Poverty at a Racial Crossroads: Poverty Among Multiracial Children of Single Mothers

Poverty at a Racial Crossroads: Poverty Among Multiracial Children of Single Mothers

Journal of Marriage and Family
Volume 75, Issue 2, April 2013
pages 486-502
DOI: 10.1111/jomf.12012

Jenifer L. Bratter, Associate Professor of Sociology
Rice University

Sarah Damaske, Assistant Professor of Labor Studies & Employment Relations
Pennsylvania State University

Although multiracial youth represent a growing segment of children in all American families, we have little information on their well-being within single-mother households.
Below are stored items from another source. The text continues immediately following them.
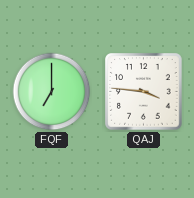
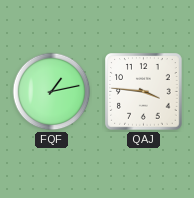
FQF: 7:00 -> 1:13
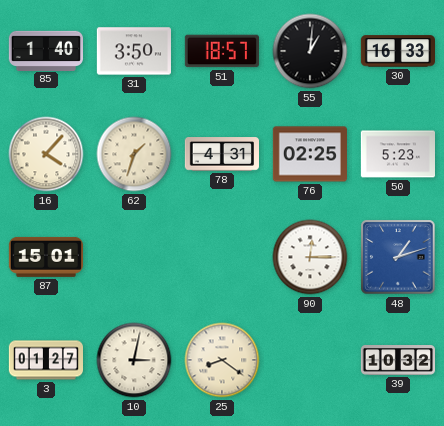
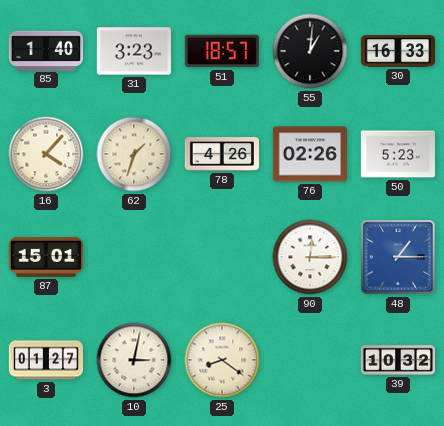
31: 3:50 -> 3:23
78: 4:31 -> 4:26
76: 02:25 -> 02:26
48: 1:12 -> 1:15
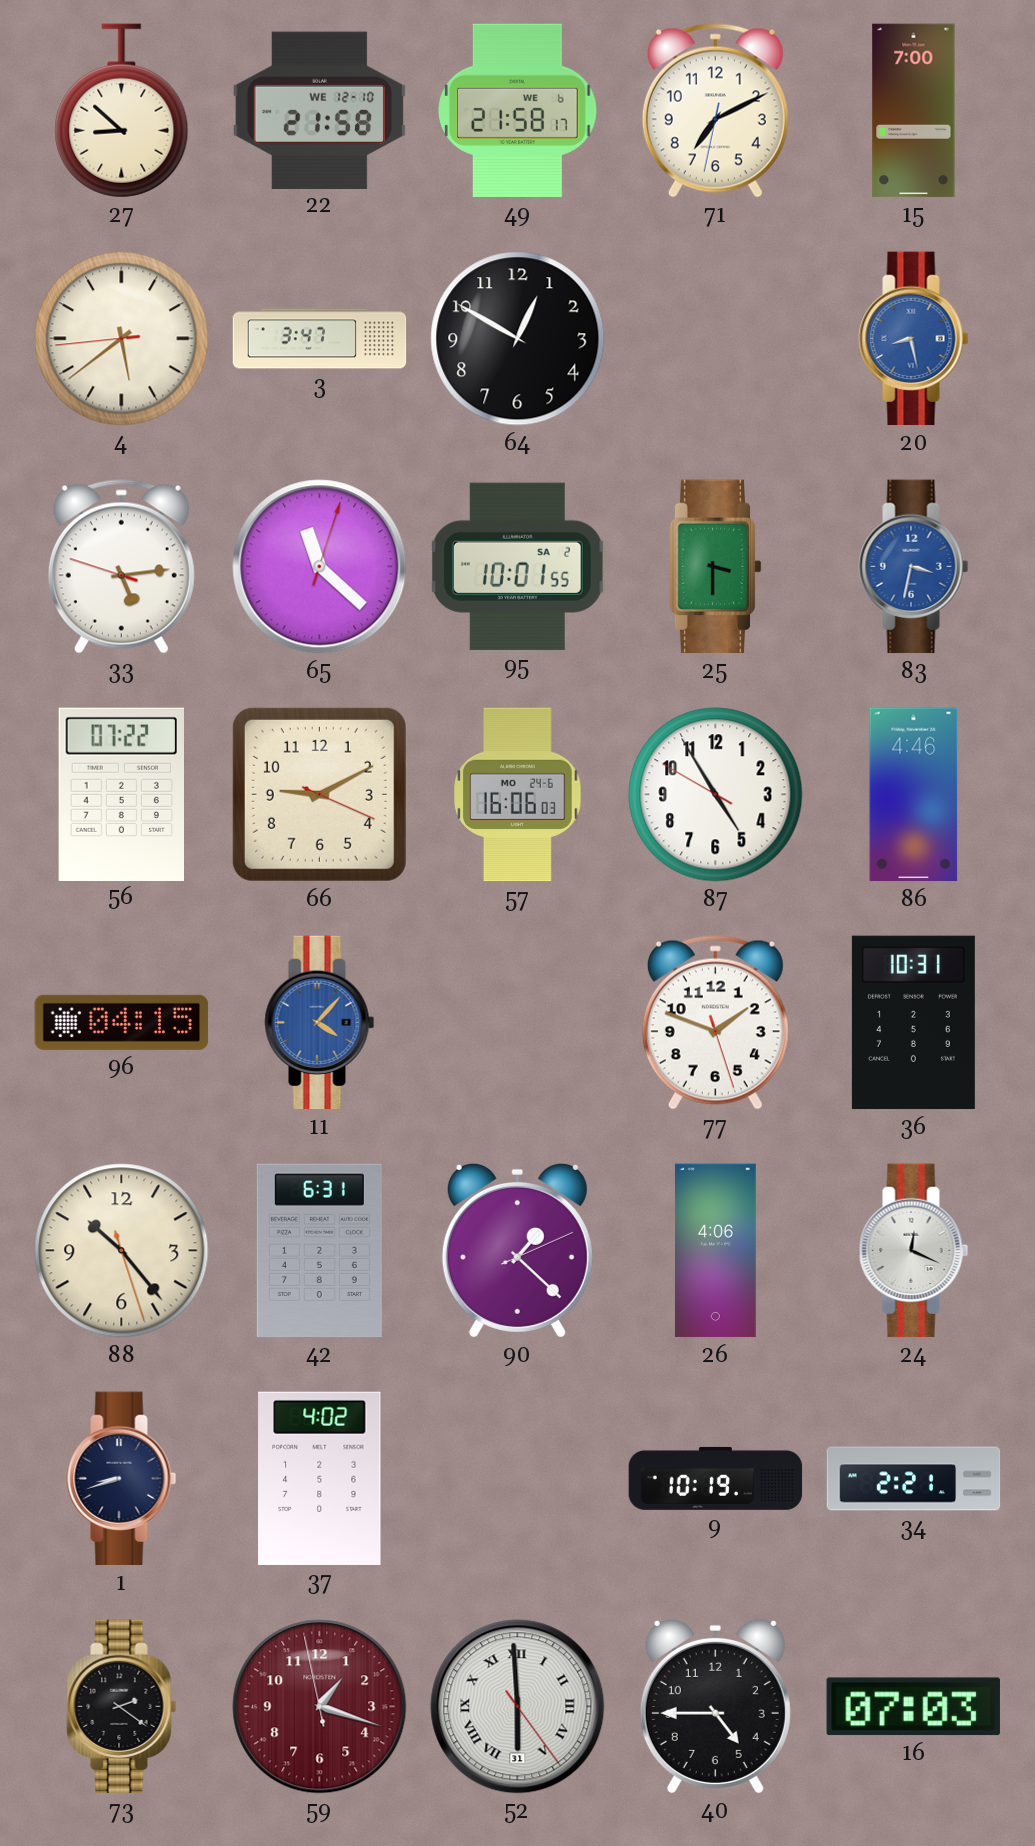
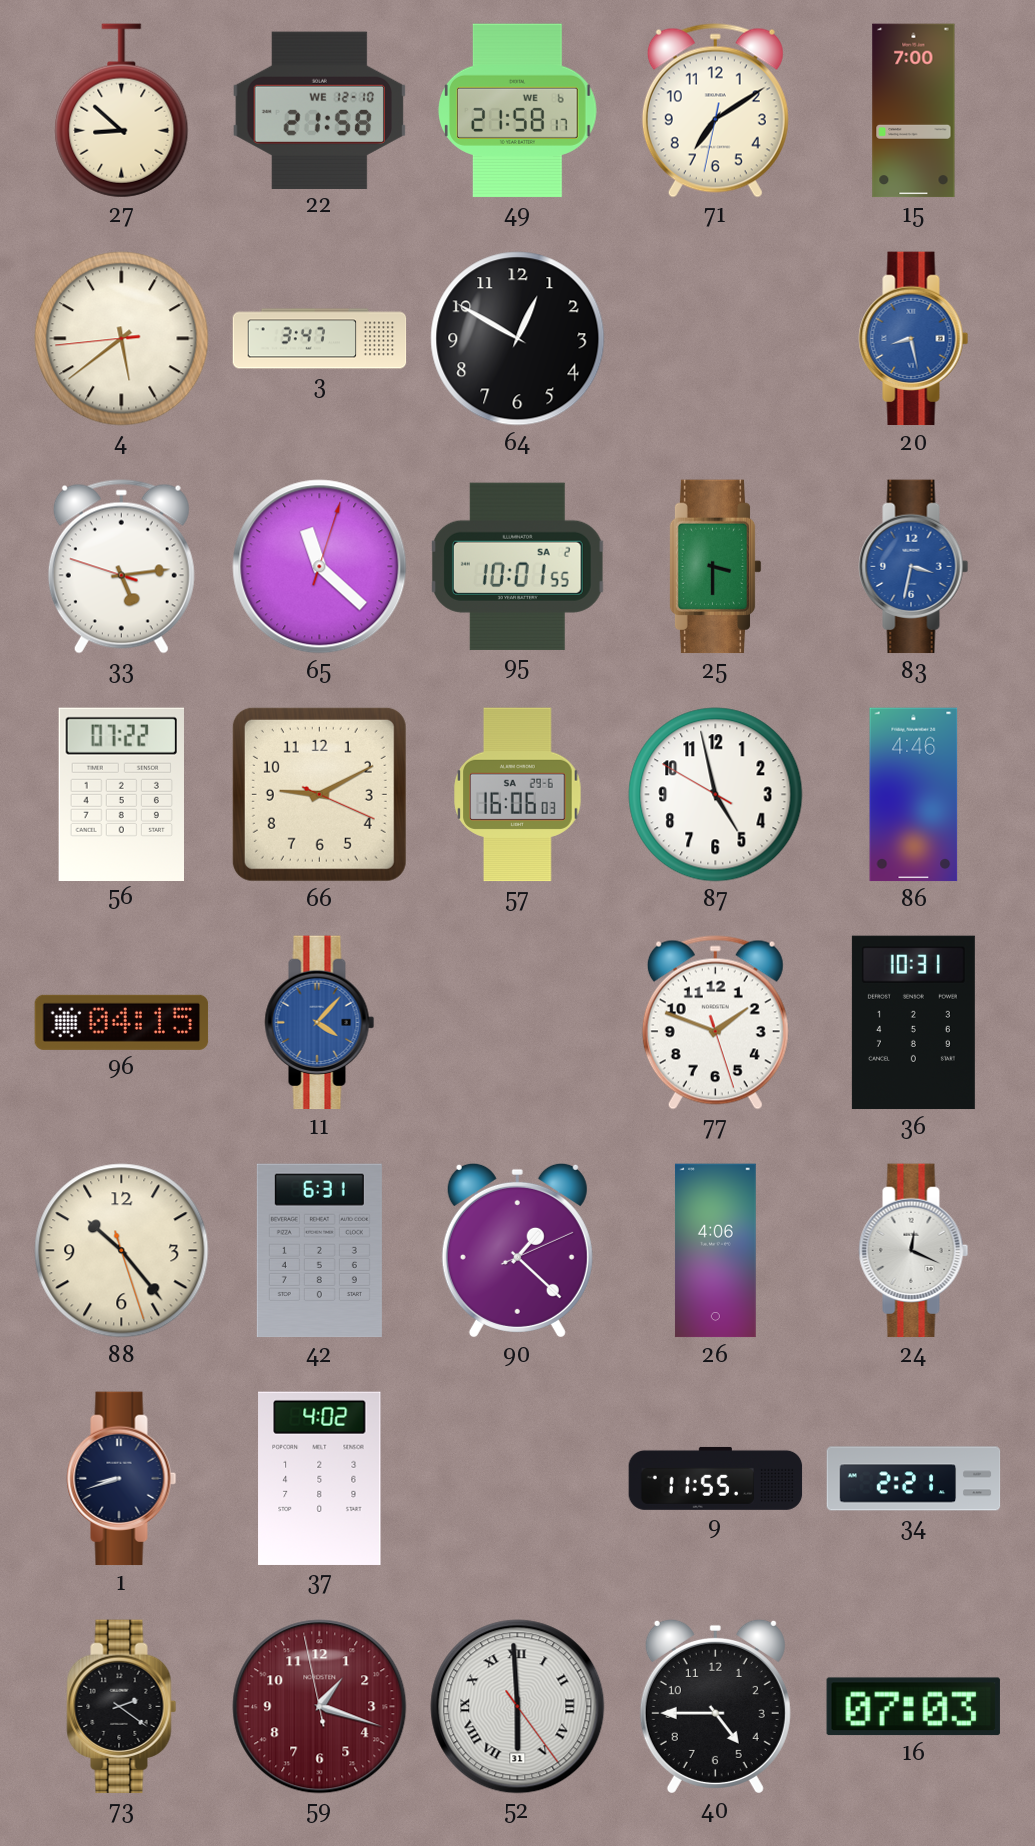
71: 7:10 -> 7:09
57 date: MO 24-6 -> SA 29-6
87: 4:54 -> 4:57
9: 10:19 -> 11:55
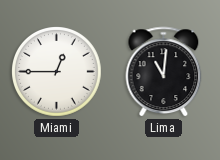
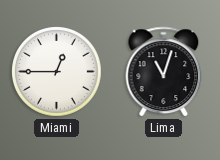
Lima: 11:01 -> 11:03
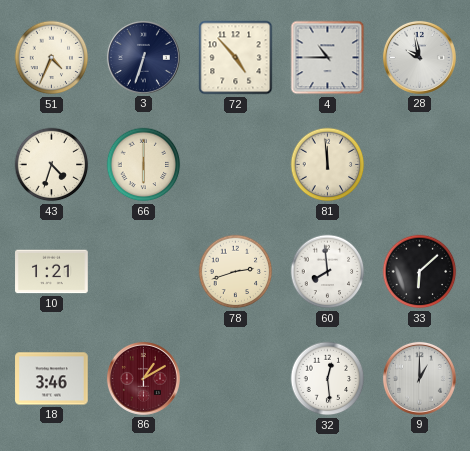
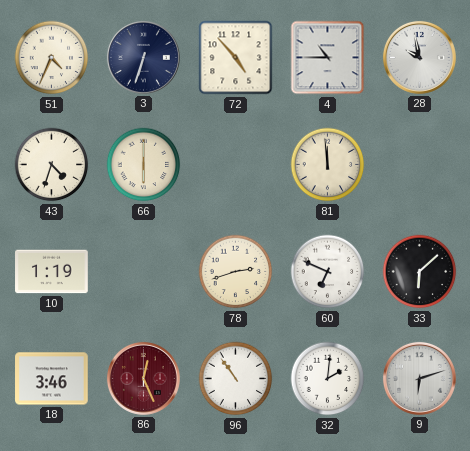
10: 1:21 -> 1:19
60: 7:59 -> 6:49
86: 1:10 -> 12:26
96: none -> 10:54
32: 12:29 -> 2:01
9: 1:00 -> 6:12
This article examines multiracial children’s level of poverty within single-mother families to identify the degree to which they may stand out from their monoracial peers. Using data from the 2006–2008 American Community Survey (3-year estimates), we explore the level of racial disparities in child poverty between monoracial White children and monoracial and multiracial children of color. Fully adjusted multivariate logistic regression analyses (n = 359,588) reveal that nearly all children of color are more likely to be poor than White children. Yet many multiracial children appear to hold an in-between status in which they experience lower rates of poverty than monoracial children of color. The high level of variation across groups suggests that the relationship between race and childhood poverty is more complicated than generally presumed.